■ **TASK TO CARRY OUT**:
Only the pictures stay out; please return all the entries below exactly as written.

================================

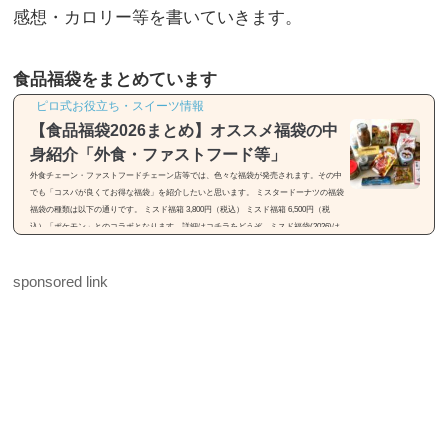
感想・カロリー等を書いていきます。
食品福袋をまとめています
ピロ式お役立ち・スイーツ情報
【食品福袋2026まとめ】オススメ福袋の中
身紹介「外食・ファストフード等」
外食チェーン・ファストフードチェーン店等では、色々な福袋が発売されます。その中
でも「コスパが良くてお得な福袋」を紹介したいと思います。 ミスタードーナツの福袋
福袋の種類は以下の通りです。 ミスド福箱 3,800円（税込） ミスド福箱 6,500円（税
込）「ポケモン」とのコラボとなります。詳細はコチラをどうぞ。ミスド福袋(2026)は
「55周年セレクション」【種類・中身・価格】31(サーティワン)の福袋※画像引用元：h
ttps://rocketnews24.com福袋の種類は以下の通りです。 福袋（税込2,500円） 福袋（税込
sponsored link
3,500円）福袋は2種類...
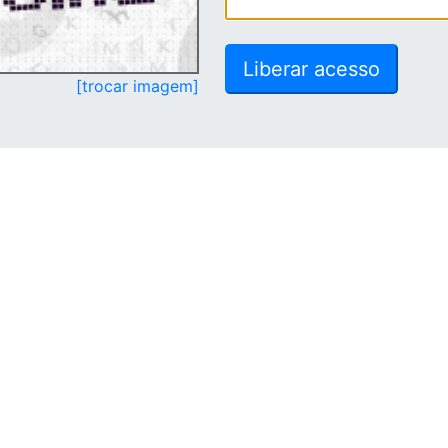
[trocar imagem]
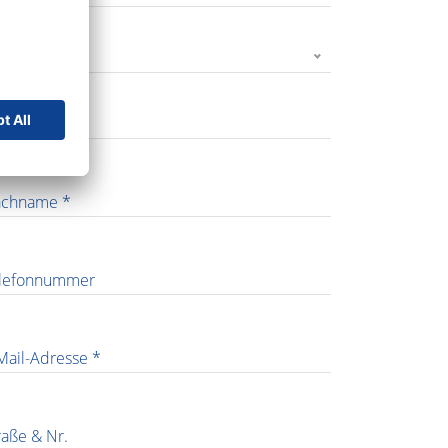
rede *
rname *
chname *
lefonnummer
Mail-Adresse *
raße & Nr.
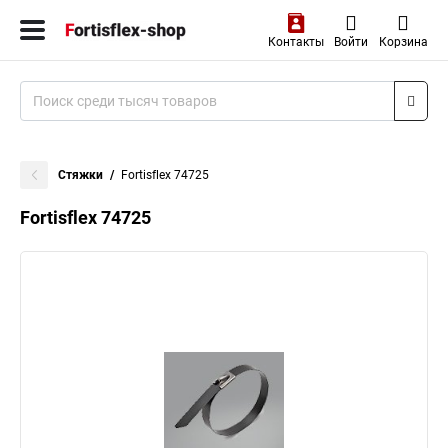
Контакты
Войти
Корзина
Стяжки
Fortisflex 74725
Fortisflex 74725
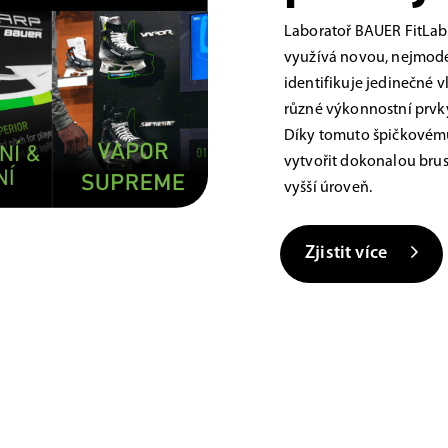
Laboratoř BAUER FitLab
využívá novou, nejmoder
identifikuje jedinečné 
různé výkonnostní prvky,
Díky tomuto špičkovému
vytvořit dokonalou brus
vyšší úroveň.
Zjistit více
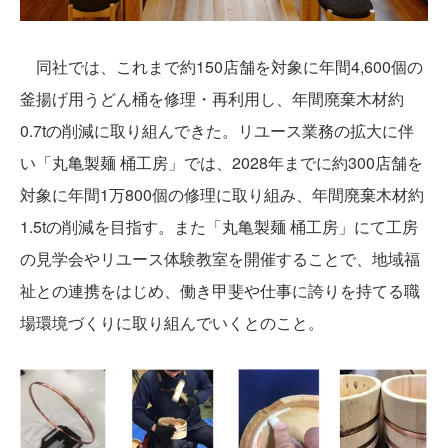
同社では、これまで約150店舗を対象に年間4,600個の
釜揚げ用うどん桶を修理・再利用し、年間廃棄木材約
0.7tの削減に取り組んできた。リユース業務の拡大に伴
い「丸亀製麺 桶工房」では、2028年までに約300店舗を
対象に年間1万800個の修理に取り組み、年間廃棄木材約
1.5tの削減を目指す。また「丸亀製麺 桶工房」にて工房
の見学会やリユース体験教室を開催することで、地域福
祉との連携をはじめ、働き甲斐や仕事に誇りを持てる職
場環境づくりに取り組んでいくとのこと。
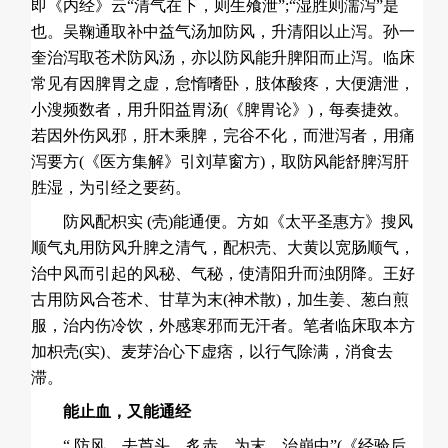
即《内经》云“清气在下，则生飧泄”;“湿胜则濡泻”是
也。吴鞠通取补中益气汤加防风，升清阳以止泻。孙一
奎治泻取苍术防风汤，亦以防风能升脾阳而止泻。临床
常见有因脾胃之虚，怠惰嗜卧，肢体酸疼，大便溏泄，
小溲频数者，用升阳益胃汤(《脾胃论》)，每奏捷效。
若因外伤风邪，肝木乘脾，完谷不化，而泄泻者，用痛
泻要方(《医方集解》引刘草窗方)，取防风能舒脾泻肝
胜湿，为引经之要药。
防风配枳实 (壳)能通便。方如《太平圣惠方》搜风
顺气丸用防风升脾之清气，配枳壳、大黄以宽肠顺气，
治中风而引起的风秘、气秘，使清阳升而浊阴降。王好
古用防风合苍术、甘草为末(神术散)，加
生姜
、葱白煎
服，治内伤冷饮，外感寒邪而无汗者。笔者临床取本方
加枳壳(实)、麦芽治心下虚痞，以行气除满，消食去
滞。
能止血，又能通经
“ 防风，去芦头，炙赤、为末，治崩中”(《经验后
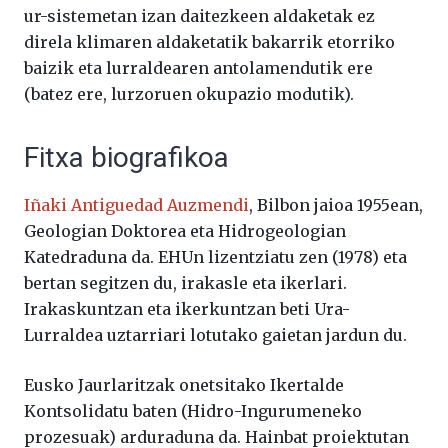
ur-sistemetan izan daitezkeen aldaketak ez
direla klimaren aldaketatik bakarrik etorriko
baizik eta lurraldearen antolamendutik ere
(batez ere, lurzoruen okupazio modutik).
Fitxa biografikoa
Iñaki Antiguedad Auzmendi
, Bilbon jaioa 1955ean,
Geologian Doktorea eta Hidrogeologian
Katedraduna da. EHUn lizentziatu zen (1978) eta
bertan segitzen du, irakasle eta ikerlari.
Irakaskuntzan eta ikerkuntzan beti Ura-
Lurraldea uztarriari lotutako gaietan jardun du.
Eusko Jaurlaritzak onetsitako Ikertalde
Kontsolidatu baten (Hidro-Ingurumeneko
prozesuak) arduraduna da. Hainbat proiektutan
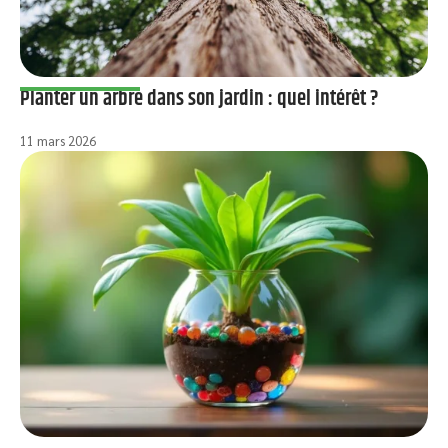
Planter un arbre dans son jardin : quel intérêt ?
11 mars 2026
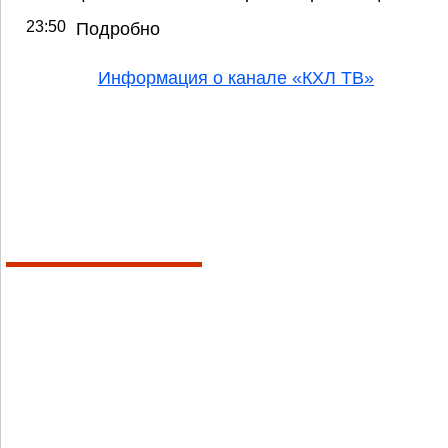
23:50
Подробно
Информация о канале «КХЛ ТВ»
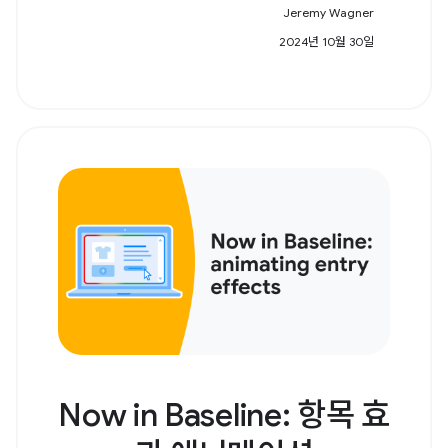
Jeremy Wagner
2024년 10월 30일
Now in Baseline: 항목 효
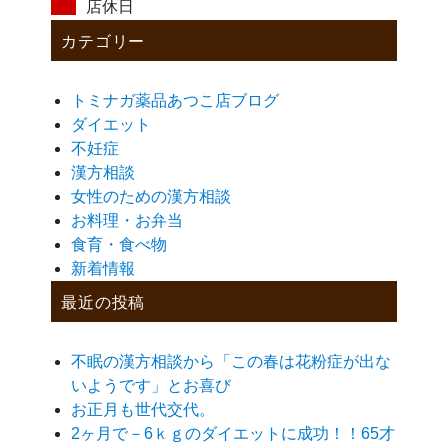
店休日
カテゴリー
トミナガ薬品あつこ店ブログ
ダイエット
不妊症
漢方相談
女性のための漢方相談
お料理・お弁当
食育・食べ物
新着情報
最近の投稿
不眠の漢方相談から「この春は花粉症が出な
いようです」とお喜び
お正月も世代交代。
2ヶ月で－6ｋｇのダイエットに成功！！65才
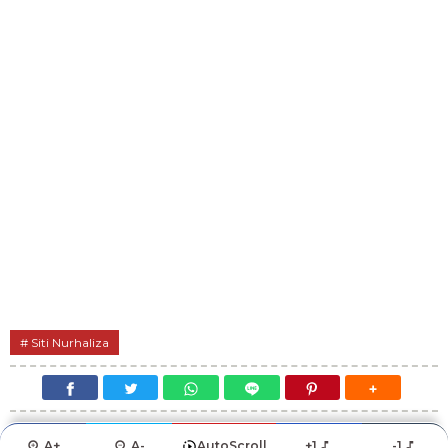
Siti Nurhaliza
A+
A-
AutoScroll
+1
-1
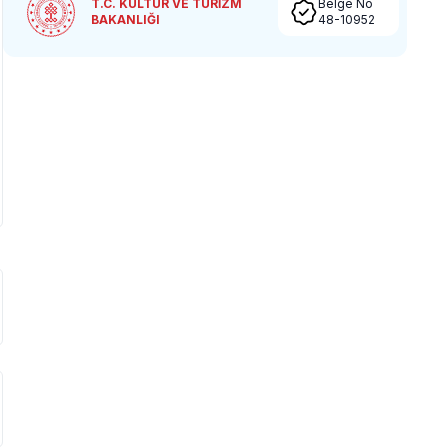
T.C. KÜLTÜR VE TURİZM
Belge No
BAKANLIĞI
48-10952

================================

■ **ANSWER AREA**:
感想・カロリー等を書いていきます。
食品福袋をまとめています
ピロ式お役立ち・スイーツ情報
【食品福袋2026まとめ】オススメ福袋の中
身紹介「外食・ファストフード等」
外食チェーン・ファストフードチェーン店等では、色々な福袋が発売されます。その中
でも「コスパが良くてお得な福袋」を紹介したいと思います。 ミスタードーナツの福袋
福袋の種類は以下の通りです。 ミスド福箱 3,800円（税込） ミスド福箱 6,500円（税
込）「ポケモン」とのコラボとなります。詳細はコチラをどうぞ。ミスド福袋(2026)は
「55周年セレクション」【種類・中身・価格】31(サーティワン)の福袋※画像引用元：h
ttps://rocketnews24.com福袋の種類は以下の通りです。 福袋（税込2,500円） 福袋（税込
sponsored link
3,500円）福袋は2種類...
[trocar imagem]
rede *
rname *
chname *
lefonnummer
Mail-Adresse *
raße & Nr.
Контакты
Войти
Корзина
Стяжки
Fortisflex 74725
Fortisflex 74725
Laboratoř BAUER FitLab
využívá novou, nejmoder
identifikuje jedinečné 
různé výkonnostní prvky,
Díky tomuto špičkovému
vytvořit dokonalou brus
vyšší úroveň.
Zjistit více
同社では、これまで約150店舗を対象に年間4,600個の
釜揚げ用うどん桶を修理・再利用し、年間廃棄木材約
0.7tの削減に取り組んできた。リユース業務の拡大に伴
い「丸亀製麺 桶工房」では、2028年までに約300店舗を
対象に年間1万800個の修理に取り組み、年間廃棄木材約
1.5tの削減を目指す。また「丸亀製麺 桶工房」にて工房
の見学会やリユース体験教室を開催することで、地域福
祉との連携をはじめ、働き甲斐や仕事に誇りを持てる職
場環境づくりに取り組んでいくとのこと。
即《内经》云“清气在下，则生飧泄”;“湿胜则濡泻”是
也。吴鞠通取补中益气汤加防风，升清阳以止泻。孙一
奎治泻取苍术防风汤，亦以防风能升脾阳而止泻。临床
常见有因脾胃之虚，怠惰嗜卧，肢体酸疼，大便溏泄，
小溲频数者，用升阳益胃汤(《脾胃论》)，每奏捷效。
若因外伤风邪，肝木乘脾，完谷不化，而泄泻者，用痛
泻要方(《医方集解》引刘草窗方)，取防风能舒脾泻肝
胜湿，为引经之要药。
防风配枳实 (壳)能通便。方如《太平圣惠方》搜风
顺气丸用防风升脾之清气，配枳壳、大黄以宽肠顺气，
治中风而引起的风秘、气秘，使清阳升而浊阴降。王好
古用防风合苍术、甘草为末(神术散)，加
生姜
、葱白煎
服，治内伤冷饮，外感寒邪而无汗者。笔者临床取本方
加枳壳(实)、麦芽治心下虚痞，以行气除满，消食去
滞。
能止血，又能通经
“ 防风，去芦头，炙赤、为末，治崩中”(《经验后
ur-sistemetan izan daitezkeen aldaketak ez
direla klimaren aldaketatik bakarrik etorriko
baizik eta lurraldearen antolamendutik ere
(batez ere, lurzoruen okupazio modutik).
Fitxa biografikoa
Iñaki Antiguedad Auzmendi
, Bilbon jaioa 1955ean,
Geologian Doktorea eta Hidrogeologian
Katedraduna da. EHUn lizentziatu zen (1978) eta
bertan segitzen du, irakasle eta ikerlari.
Irakaskuntzan eta ikerkuntzan beti Ura-
Lurraldea uztarriari lotutako gaietan jardun du.
Eusko Jaurlaritzak onetsitako Ikertalde
Kontsolidatu baten (Hidro-Ingurumeneko
prozesuak) arduraduna da. Hainbat proiektutan
Planter un arbre dans son jardin : quel intérêt ?
11 mars 2026
23:50
Подробно
Информация о канале «КХЛ ТВ»
Jeremy Wagner
2024년 10월 30일
Now in Baseline: 항목 효
店休日
カテゴリー
トミナガ薬品あつこ店ブログ
ダイエット
不妊症
漢方相談
女性のための漢方相談
お料理・お弁当
食育・食べ物
新着情報
最近の投稿
不眠の漢方相談から「この春は花粉症が出な
いようです」とお喜び
お正月も世代交代。
2ヶ月で－6ｋｇのダイエットに成功！！65才
Siti Nurhaliza
A+
A-
AutoScroll
+1
-1
T.C. KÜLTÜR VE TURİZM
Belge No
BAKANLIĞI
48-10952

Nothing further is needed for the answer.